- Page images and extracted text:
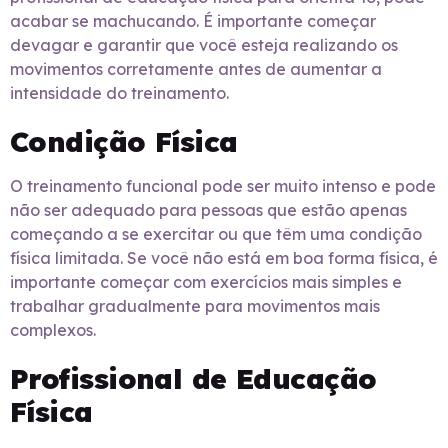
acabar se machucando. É importante começar
devagar e garantir que você esteja realizando os
movimentos corretamente antes de aumentar a
intensidade do treinamento.
Condição Física
O treinamento funcional pode ser muito intenso e pode
não ser adequado para pessoas que estão apenas
começando a se exercitar ou que têm uma condição
física limitada. Se você não está em boa forma física, é
importante começar com exercícios mais simples e
trabalhar gradualmente para movimentos mais
complexos.
Profissional de Educação
Física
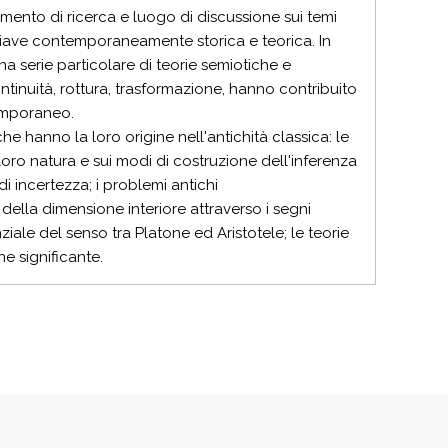
mento di ricerca e luogo di discussione sui temi
 chiave contemporaneamente storica e teorica. In
a serie particolare di teorie semiotiche e
continuità, rottura, trasformazione, hanno contribuito
emporaneo.
 hanno la loro origine nell'antichità classica: le
a loro natura e sui modi di costruzione dell'inferenza
di incertezza; i problemi antichi
della dimensione interiore attraverso i segni
ziale del senso tra Platone ed Aristotele; le teorie
e significante.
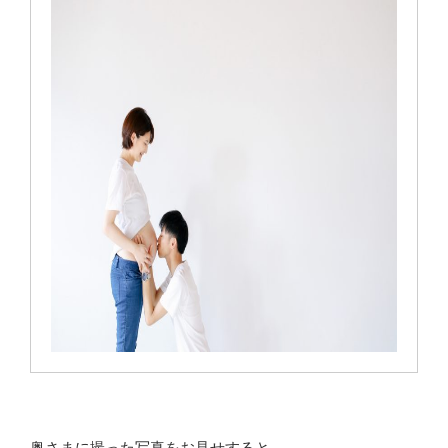
奥さまに撮った写真をお見せすると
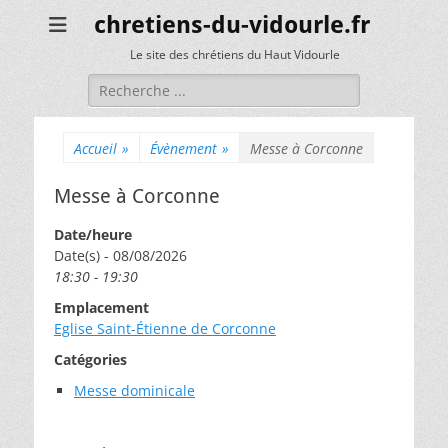
chretiens-du-vidourle.fr
Le site des chrétiens du Haut Vidourle
Rechercher :
Accueil
»
Évènement
»
Messe à Corconne
Messe à Corconne
Date/heure
Date(s) - 08/08/2026
18:30 - 19:30
Emplacement
Eglise Saint-Étienne de Corconne
Catégories
Messe dominicale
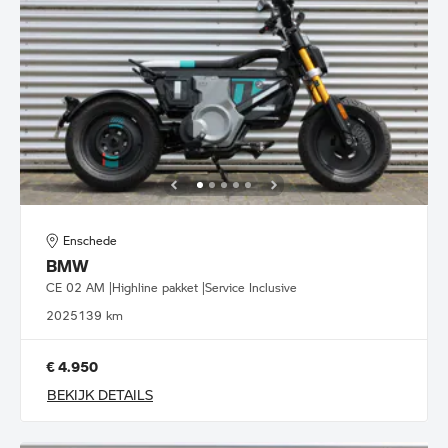
Enschede
BMW
CE 02 AM |Highline pakket |Service Inclusive
2025
139 km
€ 4.950
BEKIJK DETAILS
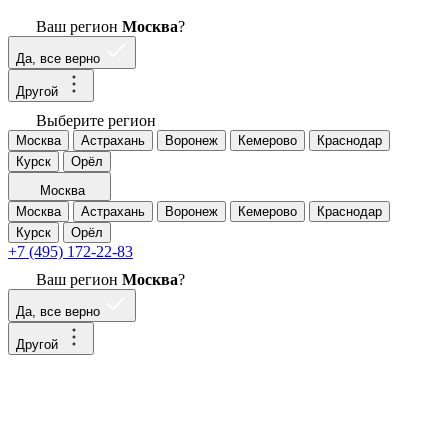
Ваш регион
Москва
?
Да, все верно
Другой
Выберите регион
Москва
Астрахань
Воронеж
Кемерово
Краснодар
Курск
Орёл
Москва
Москва
Астрахань
Воронеж
Кемерово
Краснодар
Курск
Орёл
+7 (495) 172-22-83
Ваш регион
Москва
?
Да, все верно
Другой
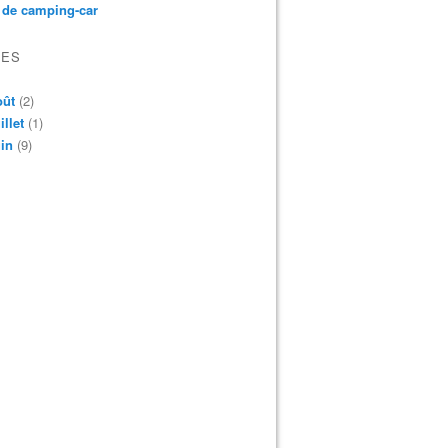
 de camping-car
VES
oût
(2)
illet
(1)
in
(9)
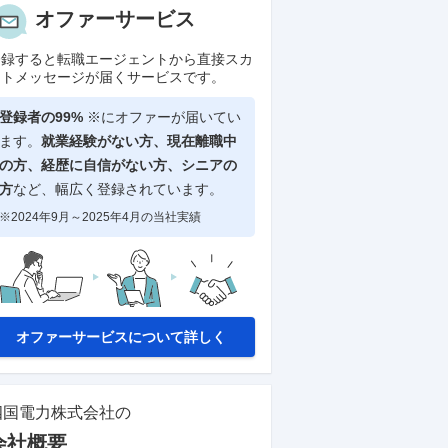
オファーサービス
登録すると転職エージェントから直接スカ
ウトメッセージが届くサービスです。
登録者の99%
※にオファーが届いてい
ます。
就業経験がない方、現在離職中
の方、
経歴に自信がない方、シニアの
方
など、幅広く登録されています。
※2024年9月～2025年4月の当社実績
オファーサービスについて詳しく
四国電力株式会社
の
会社概要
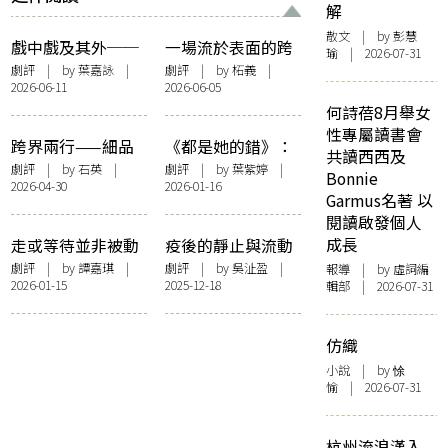
解
散文
| by 彭慧
戲中戲及其外──
一場流於表面的跨
瑜 | 2026-07-31
評新域劇團《小城
界派對：評〈麥克
劇評
| by
葉嘉詠
|
劇評
| by 柘義 |
2026-06-11
2026-06-05
之春》
白夫人～詩〉
何詩蓓8月舉女
性專屬讀書會
跨界兩行——細品
《都是她的錯》：
共讀西西及
《兩忘詠》
到底是誰的錯？
劇評
| by 石英 |
劇評
| by 葉紫婷 |
Bonnie
2026-04-30
2026-01-16
Garmus名著 以
閱讀啟發個人
成長
走或等待並非被動
疫後的靜止與流動
的選擇——評鄧樹
——舞台劇《我在
劇評
| by 譚嘉琪 |
劇評
| by 吳沚盈 |
報導
| by 虛詞編
2026-01-15
2025-12-18
輯部 | 2026-07-31
榮《等待果陀》舞
隔離房⋯⋯》
台劇
仿織
小說
| by 悇
愉 | 2026-07-31
杭州流浪漢入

- Exercise:
Within the records, tally every line that contains the word "treinamento". Only the resulting number should be given.

- Answer to this problem:
2